==== Data extracts ====

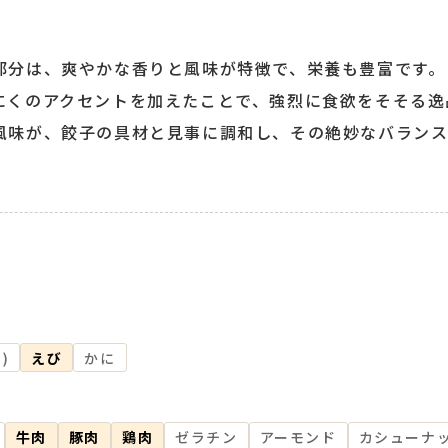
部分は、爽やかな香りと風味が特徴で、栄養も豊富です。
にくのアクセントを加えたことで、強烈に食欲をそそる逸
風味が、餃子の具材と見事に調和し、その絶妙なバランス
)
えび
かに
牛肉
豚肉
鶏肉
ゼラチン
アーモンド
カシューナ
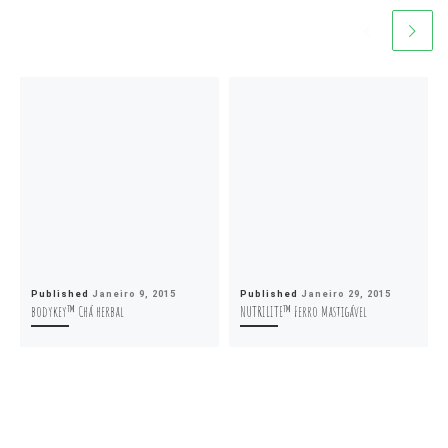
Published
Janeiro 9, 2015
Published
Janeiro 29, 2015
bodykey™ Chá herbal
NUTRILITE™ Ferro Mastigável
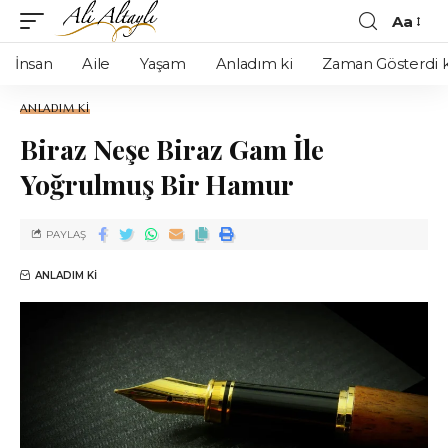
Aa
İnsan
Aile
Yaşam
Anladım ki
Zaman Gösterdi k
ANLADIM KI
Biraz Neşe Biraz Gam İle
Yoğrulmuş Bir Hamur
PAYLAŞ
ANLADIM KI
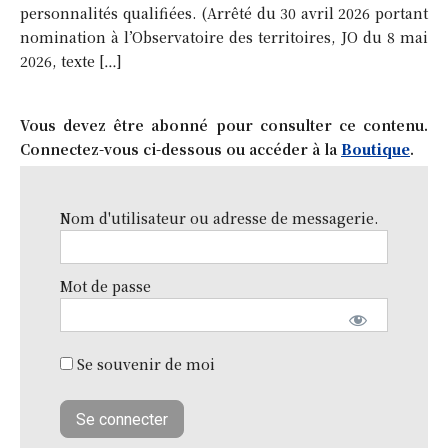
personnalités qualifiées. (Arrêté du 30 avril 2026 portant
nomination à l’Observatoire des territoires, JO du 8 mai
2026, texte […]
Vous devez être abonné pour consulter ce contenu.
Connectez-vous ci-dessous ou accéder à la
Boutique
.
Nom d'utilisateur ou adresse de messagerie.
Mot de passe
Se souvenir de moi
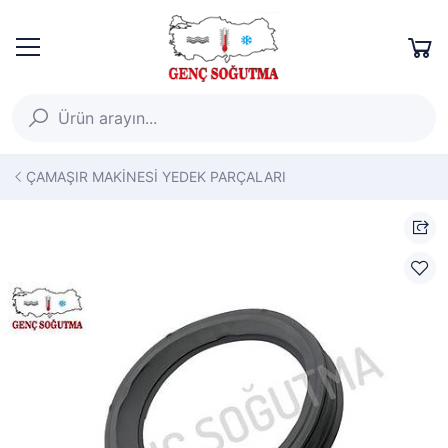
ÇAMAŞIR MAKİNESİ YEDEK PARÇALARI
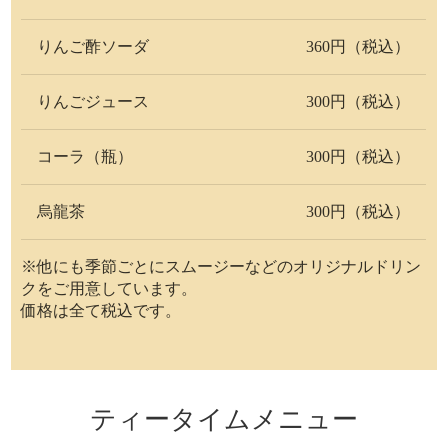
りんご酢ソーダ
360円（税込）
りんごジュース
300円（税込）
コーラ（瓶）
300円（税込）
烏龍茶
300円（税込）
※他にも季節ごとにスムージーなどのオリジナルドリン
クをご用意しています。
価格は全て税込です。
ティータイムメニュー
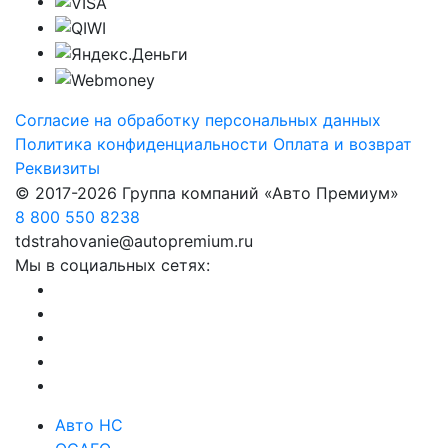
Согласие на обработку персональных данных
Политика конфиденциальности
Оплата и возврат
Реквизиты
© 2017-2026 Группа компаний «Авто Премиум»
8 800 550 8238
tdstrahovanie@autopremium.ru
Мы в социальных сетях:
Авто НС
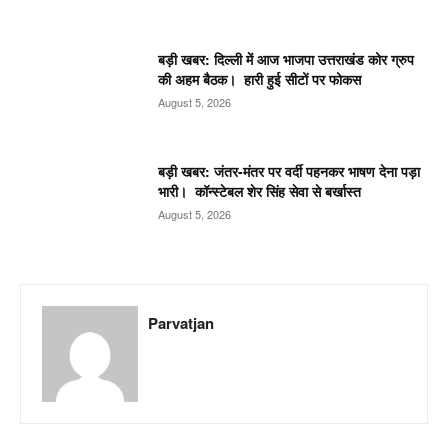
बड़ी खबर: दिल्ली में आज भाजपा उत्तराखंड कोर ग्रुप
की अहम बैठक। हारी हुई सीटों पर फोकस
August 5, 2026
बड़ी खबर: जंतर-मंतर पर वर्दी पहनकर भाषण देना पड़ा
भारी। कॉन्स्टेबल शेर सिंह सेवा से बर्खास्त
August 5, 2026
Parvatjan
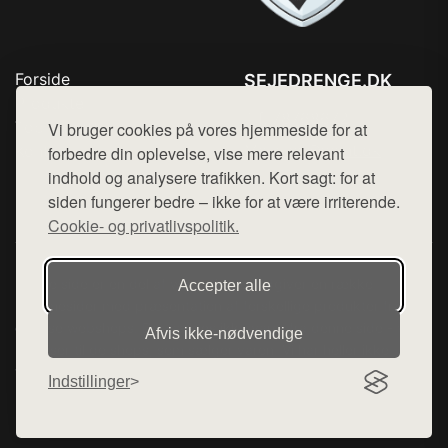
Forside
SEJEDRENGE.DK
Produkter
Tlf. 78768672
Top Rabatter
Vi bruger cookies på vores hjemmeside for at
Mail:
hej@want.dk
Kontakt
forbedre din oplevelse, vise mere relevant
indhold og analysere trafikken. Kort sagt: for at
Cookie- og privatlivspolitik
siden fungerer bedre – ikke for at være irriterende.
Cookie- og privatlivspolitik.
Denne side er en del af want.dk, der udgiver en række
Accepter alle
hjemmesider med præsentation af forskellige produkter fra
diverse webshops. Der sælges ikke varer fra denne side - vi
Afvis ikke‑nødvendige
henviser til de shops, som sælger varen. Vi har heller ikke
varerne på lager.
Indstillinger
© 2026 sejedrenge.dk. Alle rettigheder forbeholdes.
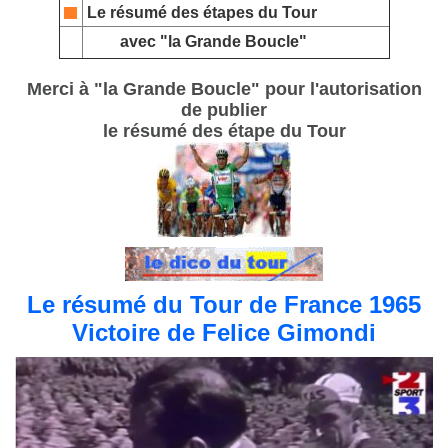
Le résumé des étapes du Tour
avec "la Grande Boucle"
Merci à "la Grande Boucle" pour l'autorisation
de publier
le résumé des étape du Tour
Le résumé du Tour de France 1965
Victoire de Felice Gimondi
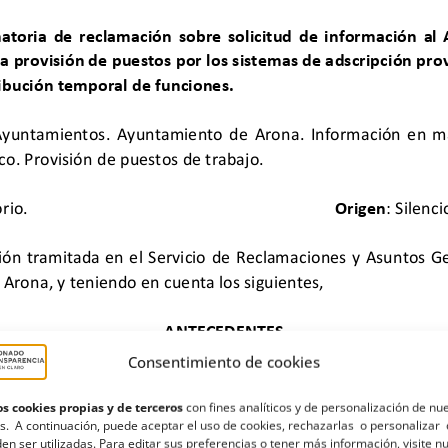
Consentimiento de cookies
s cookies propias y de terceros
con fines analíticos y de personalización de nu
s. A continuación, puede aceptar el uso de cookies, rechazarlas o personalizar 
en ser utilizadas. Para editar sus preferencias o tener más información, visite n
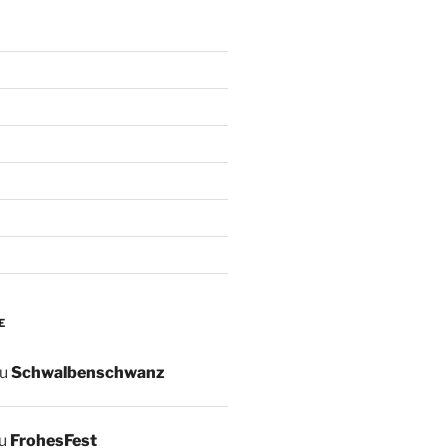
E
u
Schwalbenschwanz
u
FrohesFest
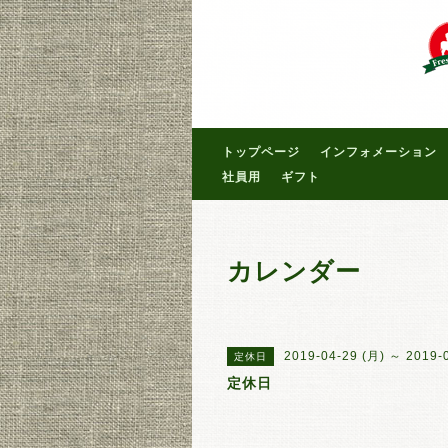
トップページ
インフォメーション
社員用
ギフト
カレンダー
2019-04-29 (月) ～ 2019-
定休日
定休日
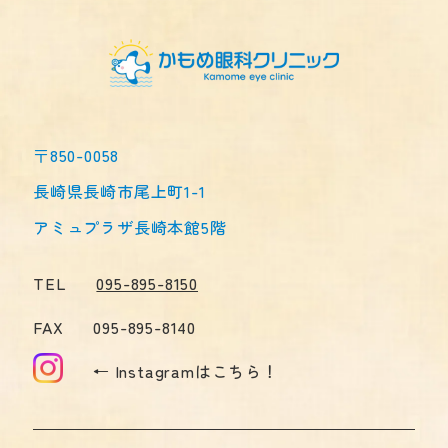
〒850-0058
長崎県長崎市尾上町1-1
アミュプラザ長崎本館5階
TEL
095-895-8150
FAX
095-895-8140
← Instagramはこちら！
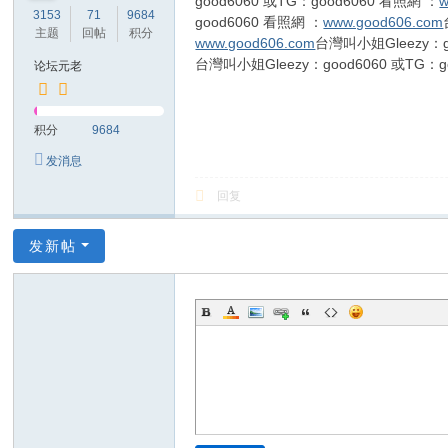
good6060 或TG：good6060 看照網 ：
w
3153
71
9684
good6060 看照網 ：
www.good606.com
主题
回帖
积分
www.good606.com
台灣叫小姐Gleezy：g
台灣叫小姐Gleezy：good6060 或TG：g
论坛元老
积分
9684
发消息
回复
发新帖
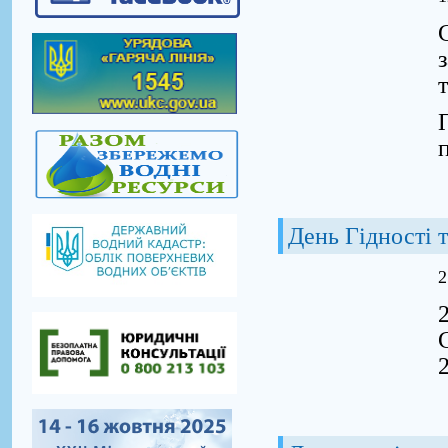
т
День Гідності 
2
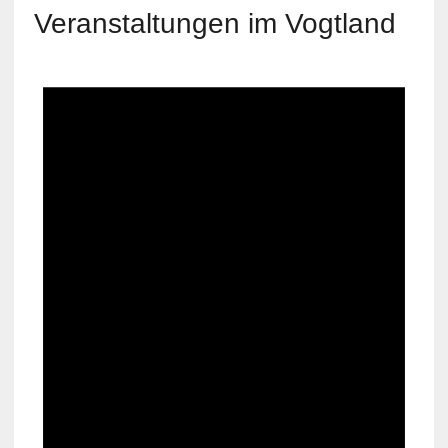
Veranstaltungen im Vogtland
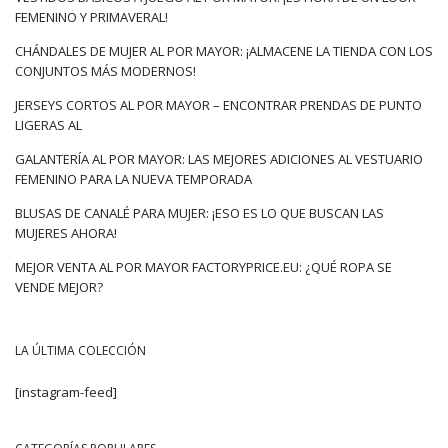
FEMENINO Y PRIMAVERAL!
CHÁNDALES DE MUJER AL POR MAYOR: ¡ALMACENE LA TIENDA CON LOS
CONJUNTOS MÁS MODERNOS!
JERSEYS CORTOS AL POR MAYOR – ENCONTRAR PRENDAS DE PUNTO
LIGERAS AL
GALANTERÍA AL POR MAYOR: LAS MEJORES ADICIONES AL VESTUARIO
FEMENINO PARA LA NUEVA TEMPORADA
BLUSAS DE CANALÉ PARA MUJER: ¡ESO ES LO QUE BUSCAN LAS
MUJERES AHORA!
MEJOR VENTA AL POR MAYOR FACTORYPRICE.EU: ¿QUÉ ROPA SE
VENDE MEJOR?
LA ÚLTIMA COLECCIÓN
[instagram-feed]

====

Your assignment — Everything in the listing above must be retyped exactly, except for the pictures.

Exercise answer —
部分は、爽やかな香りと風味が特徴で、栄養も豊富です。
にくのアクセントを加えたことで、強烈に食欲をそそる逸
風味が、餃子の具材と見事に調和し、その絶妙なバランス
)
えび
かに
牛肉
豚肉
鶏肉
ゼラチン
アーモンド
カシューナ
Published
Janeiro 9, 2015
Published
Janeiro 29, 2015
bodykey™ Chá herbal
NUTRILITE™ Ferro Mastigável
Aa
İnsan
Aile
Yaşam
Anladım ki
Zaman Gösterdi k
ANLADIM KI
Biraz Neşe Biraz Gam İle
Yoğrulmuş Bir Hamur
PAYLAŞ
ANLADIM KI
personnalités qualifiées. (Arrêté du 30 avril 2026 portant
nomination à l’Observatoire des territoires, JO du 8 mai
2026, texte […]
Vous devez être abonné pour consulter ce contenu.
Connectez-vous ci-dessous ou accéder à la
Boutique
.
Nom d'utilisateur ou adresse de messagerie.
Mot de passe
Se souvenir de moi
ÇAMAŞIR MAKİNESİ YEDEK PARÇALARI
りんご酢ソーダ
360円（税込）
りんごジュース
300円（税込）
コーラ（瓶）
300円（税込）
烏龍茶
300円（税込）
※他にも季節ごとにスムージーなどのオリジナルドリン
クをご用意しています。
価格は全て税込です。
ティータイムメニュー
Согласие на обработку персональных данных
Политика конфиденциальности
Оплата и возврат
Реквизиты
© 2017-2026 Группа компаний «Авто Премиум»
8 800 550 8238
tdstrahovanie@autopremium.ru
Мы в социальных сетях:
Авто НС
बड़ी खबर: दिल्ली में आज भाजपा उत्तराखंड कोर ग्रुप
की अहम बैठक। हारी हुई सीटों पर फोकस
August 5, 2026
बड़ी खबर: जंतर-मंतर पर वर्दी पहनकर भाषण देना पड़ा
भारी। कॉन्स्टेबल शेर सिंह सेवा से बर्खास्त
August 5, 2026
Parvatjan
Forside
SEJEDRENGE.DK
Produkter
Tlf. 78768672
Top Rabatter
Vi bruger cookies på vores hjemmeside for at
Mail:
hej@want.dk
Kontakt
forbedre din oplevelse, vise mere relevant
indhold og analysere trafikken. Kort sagt: for at
Cookie- og privatlivspolitik
siden fungerer bedre – ikke for at være irriterende.
Cookie- og privatlivspolitik.
Denne side er en del af want.dk, der udgiver en række
Accepter alle
hjemmesider med præsentation af forskellige produkter fra
diverse webshops. Der sælges ikke varer fra denne side - vi
Afvis ikke‑nødvendige
henviser til de shops, som sælger varen. Vi har heller ikke
varerne på lager.
Indstillinger
© 2026 sejedrenge.dk. Alle rettigheder forbeholdes.
Le résumé des étapes du Tour
avec "la Grande Boucle"
Merci à "la Grande Boucle" pour l'autorisation
de publier
le résumé des étape du Tour
Le résumé du Tour de France 1965
Victoire de Felice Gimondi
Consentimiento de cookies
s cookies propias y de terceros
con fines analíticos y de personalización de nu
s. A continuación, puede aceptar el uso de cookies, rechazarlas o personalizar 
en ser utilizadas. Para editar sus preferencias o tener más información, visite n
E
u
Schwalbenschwanz
u
FrohesFest
トップページ
インフォメーション
社員用
ギフト
カレンダー
2019-04-29 (月) ～ 2019-
定休日
定休日
〒850-0058
長崎県長崎市尾上町1-1
アミュプラザ長崎本館5階
TEL
095-895-8150
FAX
095-895-8140
← Instagramはこちら！
good6060 或TG：good6060 看照網 ：
w
3153
71
9684
good6060 看照網 ：
www.good606.com
主题
回帖
积分
www.good606.com
台灣叫小姐Gleezy：g
台灣叫小姐Gleezy：good6060 或TG：g
论坛元老
积分
9684
发消息
回复
发新帖
т
День Гідності 
2
Veranstaltungen im Vogtland
FEMENINO Y PRIMAVERAL!
CHÁNDALES DE MUJER AL POR MAYOR: ¡ALMACENE LA TIENDA CON LOS
CONJUNTOS MÁS MODERNOS!
JERSEYS CORTOS AL POR MAYOR – ENCONTRAR PRENDAS DE PUNTO
LIGERAS AL
GALANTERÍA AL POR MAYOR: LAS MEJORES ADICIONES AL VESTUARIO
FEMENINO PARA LA NUEVA TEMPORADA
BLUSAS DE CANALÉ PARA MUJER: ¡ESO ES LO QUE BUSCAN LAS
MUJERES AHORA!
MEJOR VENTA AL POR MAYOR FACTORYPRICE.EU: ¿QUÉ ROPA SE
VENDE MEJOR?
LA ÚLTIMA COLECCIÓN
[instagram-feed]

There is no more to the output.